What you should do
Reproduce all of the data word for word.

Stored data
▬▬▬▬▬▬▬▬▬▬
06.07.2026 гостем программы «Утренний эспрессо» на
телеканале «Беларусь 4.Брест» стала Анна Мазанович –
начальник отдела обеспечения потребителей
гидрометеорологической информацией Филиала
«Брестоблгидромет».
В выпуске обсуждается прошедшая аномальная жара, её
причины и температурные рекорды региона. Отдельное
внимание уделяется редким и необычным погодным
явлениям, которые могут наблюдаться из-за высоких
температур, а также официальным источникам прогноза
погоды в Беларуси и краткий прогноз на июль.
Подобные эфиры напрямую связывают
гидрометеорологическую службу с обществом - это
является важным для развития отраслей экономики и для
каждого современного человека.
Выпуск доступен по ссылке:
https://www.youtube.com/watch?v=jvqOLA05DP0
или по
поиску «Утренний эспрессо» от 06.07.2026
▬▬▬▬▬▬▬▬▬▬
Written reply
06.07.2026 гостем программы «Утренний эспрессо» на
телеканале «Беларусь 4.Брест» стала Анна Мазанович –
начальник отдела обеспечения потребителей
гидрометеорологической информацией Филиала
«Брестоблгидромет».
В выпуске обсуждается прошедшая аномальная жара, её
причины и температурные рекорды региона. Отдельное
внимание уделяется редким и необычным погодным
явлениям, которые могут наблюдаться из-за высоких
температур, а также официальным источникам прогноза
погоды в Беларуси и краткий прогноз на июль.
Подобные эфиры напрямую связывают
гидрометеорологическую службу с обществом - это
является важным для развития отраслей экономики и для
каждого современного человека.
Выпуск доступен по ссылке:
https://www.youtube.com/watch?v=jvqOLA05DP0
или по
поиску «Утренний эспрессо» от 06.07.2026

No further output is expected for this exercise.